## Introduction
#### Making informative visualizations is one of the most important tasks of Data Analysis.
#### It can be a part of an exploratory process eg - identify outliers or data transformations needed, or as a way of generating ideas for models.
#### In other cases, building a model may be the end goal.
#### Python has many add-on libraries for making static or interactive visualizations.

## matplotlib -
### It is a desktop plotting package for publication-quality plots.
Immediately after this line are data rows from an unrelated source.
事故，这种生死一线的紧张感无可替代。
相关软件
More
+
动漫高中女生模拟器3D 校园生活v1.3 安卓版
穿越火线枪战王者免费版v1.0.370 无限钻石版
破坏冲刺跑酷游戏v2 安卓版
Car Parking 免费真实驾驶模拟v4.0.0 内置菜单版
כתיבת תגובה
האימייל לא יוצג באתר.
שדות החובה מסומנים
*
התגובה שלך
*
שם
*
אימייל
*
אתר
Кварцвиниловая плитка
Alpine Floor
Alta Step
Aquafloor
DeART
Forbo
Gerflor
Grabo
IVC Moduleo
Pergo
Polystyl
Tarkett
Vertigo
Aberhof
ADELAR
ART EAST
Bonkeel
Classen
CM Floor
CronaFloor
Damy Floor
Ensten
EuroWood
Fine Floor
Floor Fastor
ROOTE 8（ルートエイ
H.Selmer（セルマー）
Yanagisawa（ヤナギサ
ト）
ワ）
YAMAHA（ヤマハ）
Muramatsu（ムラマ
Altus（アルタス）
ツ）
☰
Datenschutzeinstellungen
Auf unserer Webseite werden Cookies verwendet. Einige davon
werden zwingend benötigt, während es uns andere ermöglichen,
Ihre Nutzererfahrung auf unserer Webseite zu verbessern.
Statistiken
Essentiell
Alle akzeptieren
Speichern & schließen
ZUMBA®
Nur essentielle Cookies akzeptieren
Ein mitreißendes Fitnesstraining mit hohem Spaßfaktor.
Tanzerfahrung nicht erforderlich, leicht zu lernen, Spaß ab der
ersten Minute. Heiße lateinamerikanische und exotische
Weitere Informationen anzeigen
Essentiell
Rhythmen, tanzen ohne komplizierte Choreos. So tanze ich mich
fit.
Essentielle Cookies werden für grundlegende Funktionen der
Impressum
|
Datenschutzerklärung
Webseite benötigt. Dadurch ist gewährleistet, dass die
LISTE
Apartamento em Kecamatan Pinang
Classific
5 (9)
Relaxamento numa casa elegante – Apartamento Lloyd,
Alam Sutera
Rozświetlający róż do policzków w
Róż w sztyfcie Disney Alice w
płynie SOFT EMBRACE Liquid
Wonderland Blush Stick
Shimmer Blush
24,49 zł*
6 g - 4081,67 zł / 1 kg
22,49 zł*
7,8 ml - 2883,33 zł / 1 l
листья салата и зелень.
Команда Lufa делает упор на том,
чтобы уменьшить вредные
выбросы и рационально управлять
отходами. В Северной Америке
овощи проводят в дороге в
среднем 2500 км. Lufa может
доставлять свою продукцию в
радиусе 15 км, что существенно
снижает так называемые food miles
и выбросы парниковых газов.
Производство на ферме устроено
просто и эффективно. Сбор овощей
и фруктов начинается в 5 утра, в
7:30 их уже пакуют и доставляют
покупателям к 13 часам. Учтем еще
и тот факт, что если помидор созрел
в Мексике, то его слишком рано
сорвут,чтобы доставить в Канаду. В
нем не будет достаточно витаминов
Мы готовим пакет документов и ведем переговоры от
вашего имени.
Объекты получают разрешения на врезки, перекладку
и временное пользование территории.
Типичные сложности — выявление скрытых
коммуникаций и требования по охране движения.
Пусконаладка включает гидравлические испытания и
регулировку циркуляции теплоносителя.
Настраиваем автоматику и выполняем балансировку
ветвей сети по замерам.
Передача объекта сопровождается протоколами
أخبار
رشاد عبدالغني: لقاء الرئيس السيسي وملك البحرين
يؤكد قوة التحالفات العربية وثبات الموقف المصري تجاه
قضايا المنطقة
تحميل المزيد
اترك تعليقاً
It supports various GUI backends of different OS.
### It can export visualizations of all common vector and raster formats. eg - PDF, SVG, JPG, PNG, etc.
### Over time, it has spawned number of add-on toolkits that use matplotlib for their underlying plotting.

## A brief matplotlib API Primer
#### matplotlib has a specific import convention. It also has a specific stement to make the plots interactive in the notebook.

In [1]:
import matplotlib.pyplot as plt # from matplotlib import pyplot as plt
%matplotlib notebook

In [2]:
import numpy as np

data = np.arange(10)
print(data)

y = np.sin(data)
print(y)

[0 1 2 3 4 5 6 7 8 9]
[ 0.          0.84147098  0.90929743  0.14112001 -0.7568025  -0.95892427
 -0.2794155   0.6569866   0.98935825  0.41211849]


In [3]:
plt.plot(data)
plt.plot(y)

<IPython.core.display.Javascript object>

[<matplotlib.lines.Line2D at 0x1794a709ad0>]

In [4]:
plt.scatter(data[::2],y[::2])  # Pointing every second point

<matplotlib.collections.PathCollection at 0x1794a6d6b90>

In [5]:
plt.scatter(data[::2],y[::2],color='black')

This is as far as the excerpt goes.